The ability to manipulate molecular renderings has also proven transformative for Smith’s research, in which he and his cohort of undergraduate partners are untangling the complexities of how three-dimensional COFs are formed and structured. Because they’re porous, the crystalline solids carry great potential for use in water treatment and purification — if they can be mass produced and designed to attract multiple contaminants at once.

“The dream is this chemical compound that water can flow through, and it’s designed to grab lead, and then mercury, and then chlorine. But this layered, systematic functionality just doesn’t exist yet,” Smith says. “There are fundamental questions that have yet to be answered about how we design this kind of complexity into a material.”

“That’s where VR is incredibly useful,” Gregg says, “because we can learn things about these compounds that we might not have without this interactive technology” — like the fact that COFs are flexible, which Smith’s team was able to analyze in Nanome.

“I’m excited to see how much more we can do as we continue to experiment,” Gregg adds. “I feel like the sky’s the limit.”

The Future Frontier

Estimated at approximately $6 billion in 2021, the global market for head-mounted virtual reality devices is projected to more than triple within the next few years. As the market balloons, so does the hope of rapid advancement in VR tools for use in higher education — especially for professors like Ziemian.

“I can easily imagine using this technology to transport students to construction sites all over the world to view structures up close and identify safety concerns.

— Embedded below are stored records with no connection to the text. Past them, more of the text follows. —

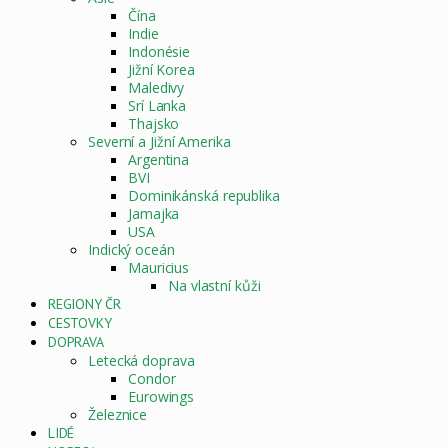
Čína
Indie
Indonésie
Jižní Korea
Maledivy
Srí Lanka
Thajsko
Severní a Jižní Amerika
Argentina
BVI
Dominikánská republika
Jamajka
USA
Indický oceán
Mauricius
Na vlastní kůži
REGIONY ČR
CESTOVKY
DOPRAVA
Letecká doprava
Condor
Eurowings
Železnice
LIDÉ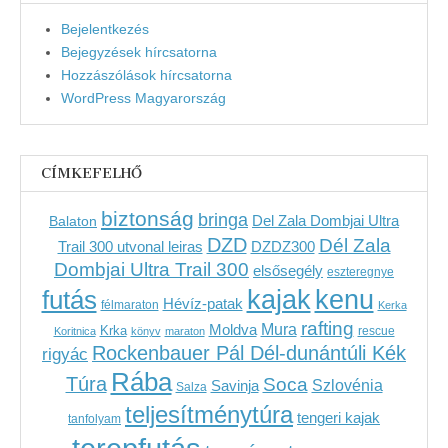
Bejelentkezés
Bejegyzések hírcsatorna
Hozzászólások hírcsatorna
WordPress Magyarország
CÍMKEFELHŐ
biztonság
bringa
Del Zala Dombjai Ultra
Balaton
DZD
Dél Zala
Trail 300 utvonal leiras
DZDZ300
Dombjai Ultra Trail 300
elsősegély
eszteregnye
kenu
futás
kajak
Hévíz-patak
félmaraton
Kerka
rafting
Mura
Moldva
Krka
Koritnica
könyv
maraton
rescue
Rockenbauer Pál Dél-dunántúli Kék
rigyác
Rába
Túra
Soca
Szlovénia
Savinja
Salza
teljesítménytúra
tengeri kajak
tanfolyam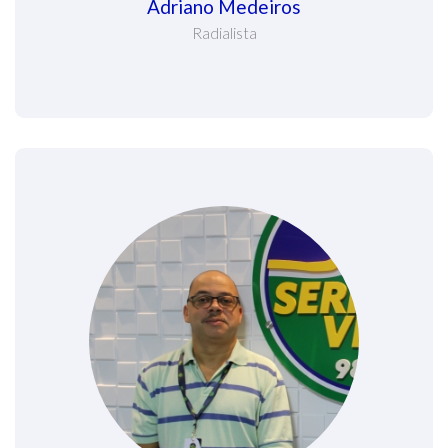
Adriano Medeiros
Radialista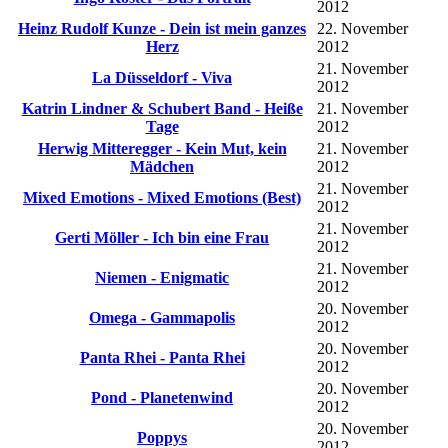
2012
Heinz Rudolf Kunze - Dein ist mein ganzes
22. November
Herz
2012
21. November
La Düsseldorf - Viva
2012
Katrin Lindner & Schubert Band - Heiße
21. November
Tage
2012
Herwig Mitteregger - Kein Mut, kein
21. November
Mädchen
2012
21. November
Mixed Emotions - Mixed Emotions (Best)
2012
21. November
Gerti Möller - Ich bin eine Frau
2012
21. November
Niemen - Enigmatic
2012
20. November
Omega - Gammapolis
2012
20. November
Panta Rhei - Panta Rhei
2012
20. November
Pond - Planetenwind
2012
20. November
Poppys
2012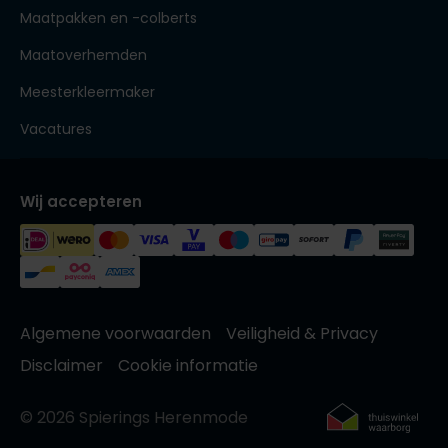
Maatpakken en -colberts
Maatoverhemden
Meesterkleermaker
Vacatures
Wij accepteren
Algemene voorwaarden
Veiligheid & Privacy
Disclaimer
Cookie informatie
© 2026 Spierings Herenmode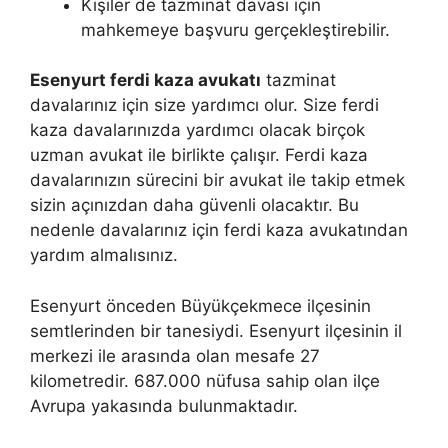
Kişiler de tazminat davası için
mahkemeye başvuru gerçekleştirebilir.
Esenyurt ferdi kaza avukatı
tazminat
davalarınız için size yardımcı olur. Size ferdi
kaza davalarınızda yardımcı olacak birçok
uzman avukat ile birlikte çalışır. Ferdi kaza
davalarınızın sürecini bir avukat ile takip etmek
sizin açınızdan daha güvenli olacaktır. Bu
nedenle davalarınız için ferdi kaza avukatından
yardım almalısınız.
Esenyurt önceden Büyükçekmece ilçesinin
semtlerinden bir tanesiydi. Esenyurt ilçesinin il
merkezi ile arasında olan mesafe 27
kilometredir. 687.000 nüfusa sahip olan ilçe
Avrupa yakasında bulunmaktadır.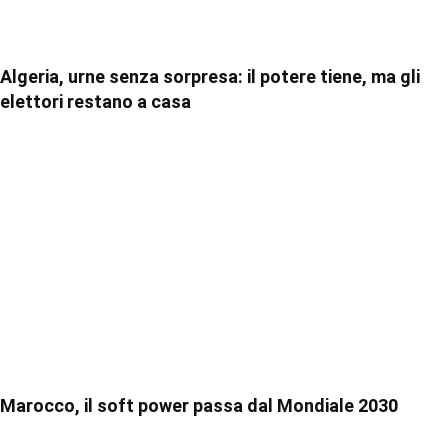
Algeria, urne senza sorpresa: il potere tiene, ma gli
elettori restano a casa
Marocco, il soft power passa dal Mondiale 2030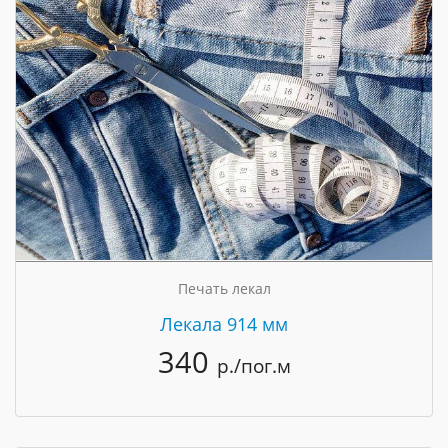
Печать лекал
Лекала 914 мм
340
р./пог.м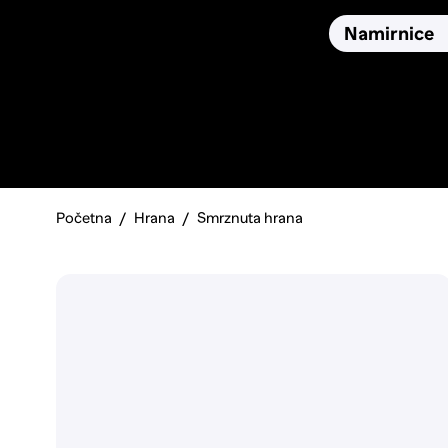
Osiguranja
Proizvodi
Namirnice
Pronađi, usporedi i donesi
najbolju odluku o kupnji.
Početna
Hrana
Smrznuta hrana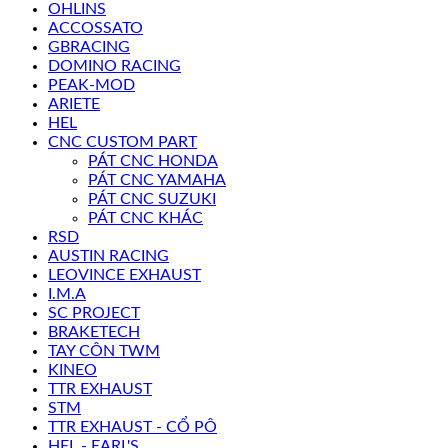
OHLINS
ACCOSSATO
GBRACING
DOMINO RACING
PEAK-MOD
ARIETE
HEL
CNC CUSTOM PART
PÁT CNC HONDA
PÁT CNC YAMAHA
PÁT CNC SUZUKI
PÁT CNC KHÁC
RSD
AUSTIN RACING
LEOVINCE EXHAUST
I.M.A
SC PROJECT
BRAKETECH
TAY CÔN TWM
KINEO
TTR EXHAUST
STM
TTR EXHAUST - CỔ PÔ
HEL - EARL'S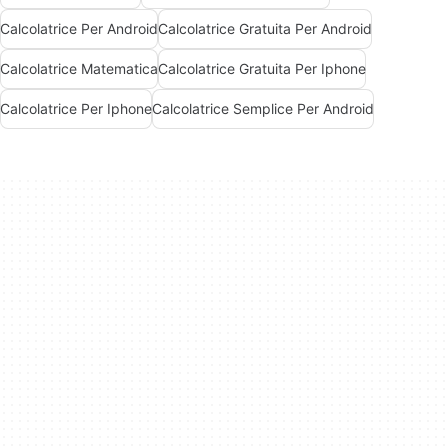
Calcolatrice Per Android
Calcolatrice Gratuita Per Android
Calcolatrice Matematica
Calcolatrice Gratuita Per Iphone
Calcolatrice Per Iphone
Calcolatrice Semplice Per Android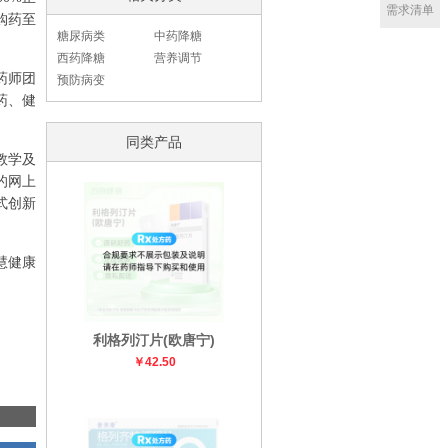
需求清单
购药至
糖尿病类
中药降糖
西药降糖
营养调节
药师团
预防病变
药、健
同类产品
教学及
的网上
式创新
慧健康
利格列汀片(欧唐宁)
￥42.50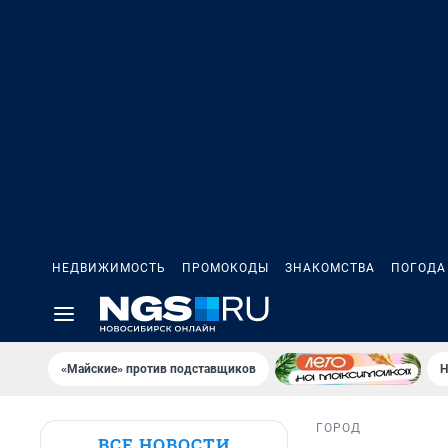
НЕДВИЖИМОСТЬ
ПРОМОКОДЫ
ЗНАКОМСТВА
ПОГОДА
«Майские» против подставщиков
Н
ГОРОД
ВСЕ НОВОСТИ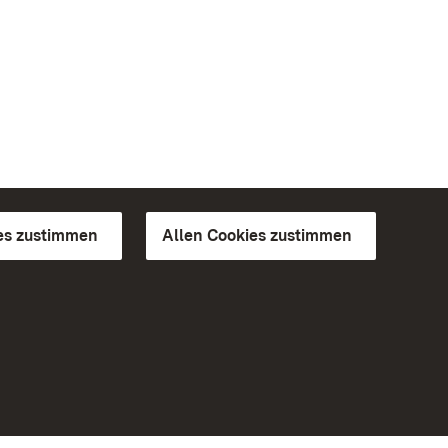
es zustimmen
Allen Cookies zustimmen
d Gärten
Weiteres
Portal
Monumente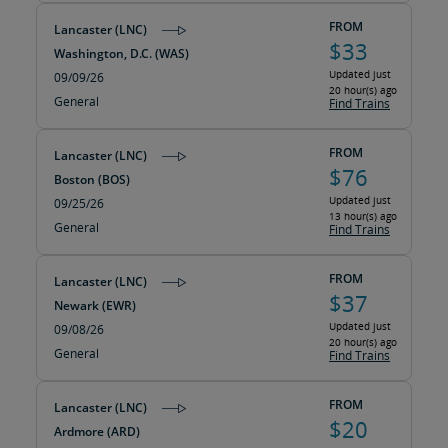
FROM
Lancaster (LNC)
$33
Washington, D.C. (WAS)
Updated just
09/09/26
20 hour(s) ago
General
Find Trains
FROM
Lancaster (LNC)
$76
Boston (BOS)
Updated just
09/25/26
13 hour(s) ago
General
Find Trains
FROM
Lancaster (LNC)
$37
Newark (EWR)
Updated just
09/08/26
20 hour(s) ago
General
Find Trains
FROM
Lancaster (LNC)
$20
Ardmore (ARD)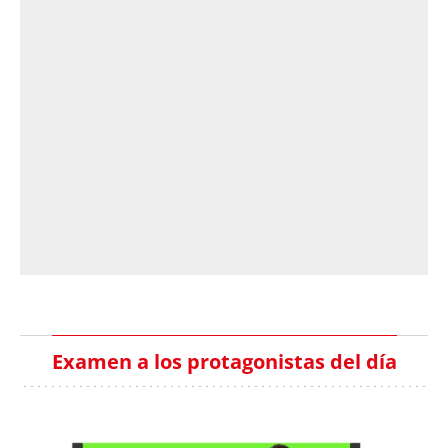
Examen a los protagonistas del día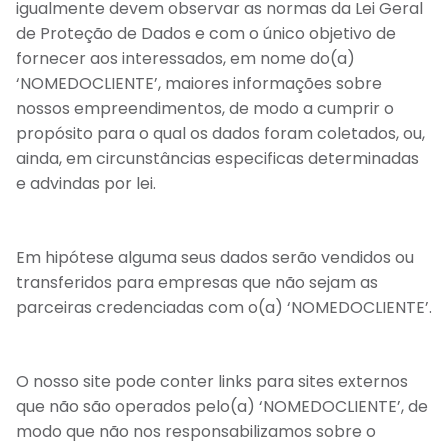
igualmente devem observar as normas da Lei Geral
de Proteção de Dados e com o único objetivo de
fornecer aos interessados, em nome do(a)
‘NOMEDOCLIENTE’, maiores informações sobre
nossos empreendimentos, de modo a cumprir o
propósito para o qual os dados foram coletados, ou,
ainda, em circunstâncias especificas determinadas
e advindas por lei.
Em hipótese alguma seus dados serão vendidos ou
transferidos para empresas que não sejam as
parceiras credenciadas com o(a) ‘NOMEDOCLIENTE’.
O nosso site pode conter links para sites externos
que não são operados pelo(a) ‘NOMEDOCLIENTE’, de
modo que não nos responsabilizamos sobre o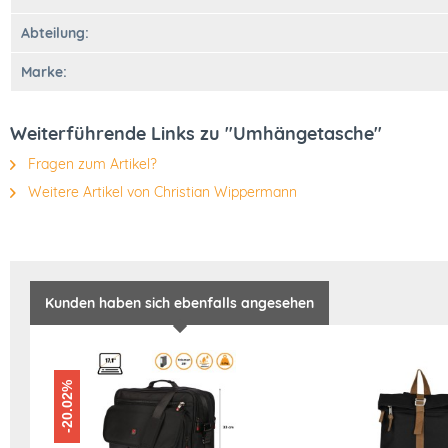
Abteilung:
Marke:
Weiterführende Links zu "Umhängetasche"
Fragen zum Artikel?
Weitere Artikel von Christian Wippermann
Kunden haben sich ebenfalls angesehen
-20.02%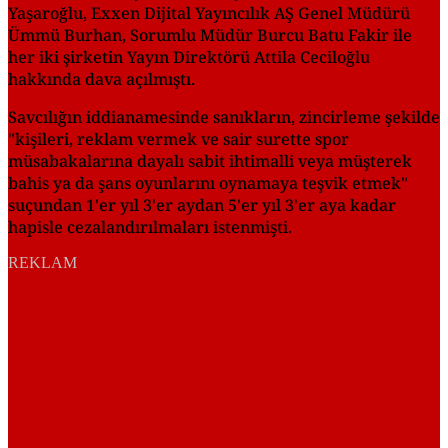
Yaşaroğlu, Exxen Dijital Yayıncılık AŞ Genel Müdürü
Ümmü Burhan, Sorumlu Müdür Burcu Batu Fakir ile
her iki şirketin Yayın Direktörü Attila Ceciloğlu
hakkında dava açılmıştı.
Savcılığın iddianamesinde sanıkların, zincirleme şekilde
"kişileri, reklam vermek ve sair surette spor
müsabakalarına dayalı sabit ihtimalli veya müşterek
bahis ya da şans oyunlarını oynamaya teşvik etmek"
suçundan 1'er yıl 3'er aydan 5'er yıl 3'er aya kadar
hapisle cezalandırılmaları istenmişti.
REKLAM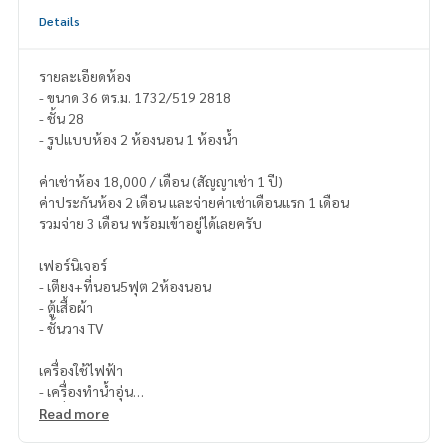
Details
รายละเอียดห้อง
- ขนาด 36 ตร.ม. 1732/519 2818
- ชั้น 28
- รูปแบบห้อง 2 ห้องนอน 1 ห้องน้ำ
ค่าเช่าห้อง 18,000 / เดือน (สัญญาเช่า 1 ปี)
ค่าประกันห้อง 2 เดือน และจ่ายค่าเช่าเดือนแรก 1 เดือน
รวมจ่าย 3 เดือน พร้อมเข้าอยู่ได้เลยครับ
เฟอร์นิเจอร์
- เตียง+ที่นอน5ฟุต 2ห้องนอน
- ตู้เสื้อผ้า
- ชั้นวาง TV
เครื่องใช้ไฟฟ้า
- เครื่องทำน้ำอุ่น
- เครื่องปรับอากาศ 3 ตัว
Read more
ค่าจอดรถยนต์ 500 /เดือน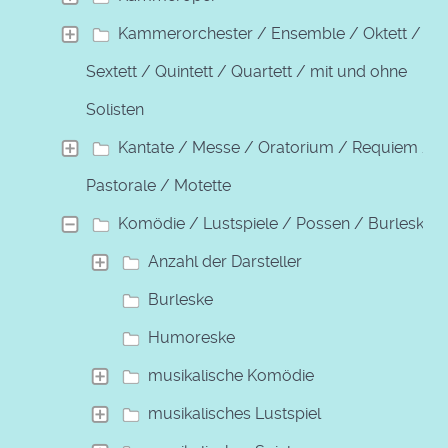
Kammerorchester / Ensemble / Oktett /
Sextett / Quintett / Quartett / mit und ohne
Solisten
Kantate / Messe / Oratorium / Requiem /
Pastorale / Motette
Komödie / Lustspiele / Possen / Burleske
Anzahl der Darsteller
Burleske
Humoreske
musikalische Komödie
musikalisches Lustspiel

But we’re not there yet,” Ziemian says. “The VR experience my students had was definitely good, but it wasn’t developed to the extent that it could be. What we’ll get as technology progresses is sure to have a major impact on how we educate our students.”

Accessibility is another hurdle to conquer. A top-of-the-line Oculus, for instance, is priced at $399 (controllers and charging accessories included). For a single class of 15 students, that’s roughly a $6,000 investment.

student using vr
Photo: Emily Paine
Valued in the billions, the VR market is booming and catching the attention of educators nationwide.
“Having one headset doesn’t do much for teaching, right? But if you have a dozen, now we’re talking — now, there are possibilities,” says Smith, who again deployed his fleet of Oculus headsets in his inorganic chemistry course this spring. “As VR becomes more accessible, we should see its incorporation in classrooms skyrocket out of infancy.”

Bucknell is among the first crop of universities moving to permanently integrate VR into curricula across varying disciplines, joining schools like the University of Wisconsin, the University of Michigan, Morehouse College and South Dakota State. The latter institutions are two of 10 colleges planning to launch virtual “metaversities” to mirror their in-person campuses.

It’s a revolutionary landscape that intrigues forward-thinkers like Meiser, who’s investigating the potential of Facebook’s cutting-edge VR world-builders as platforms for collaborative learning. Together with Presidential Fellow Yuki Yao ’25, an economics major from Tokyo, Meiser is workshopping the creation of a virtual classroom, where students can work with peers on virtual projects in real time.

“It’s been posited that the emergence of the metaverse is going to be as important as the birth of the internet, just as the development of 3D printing will be as important as the industrial revolution,” Meiser says. “If those statements prove true, who knows what the world of the future will have in store for us.”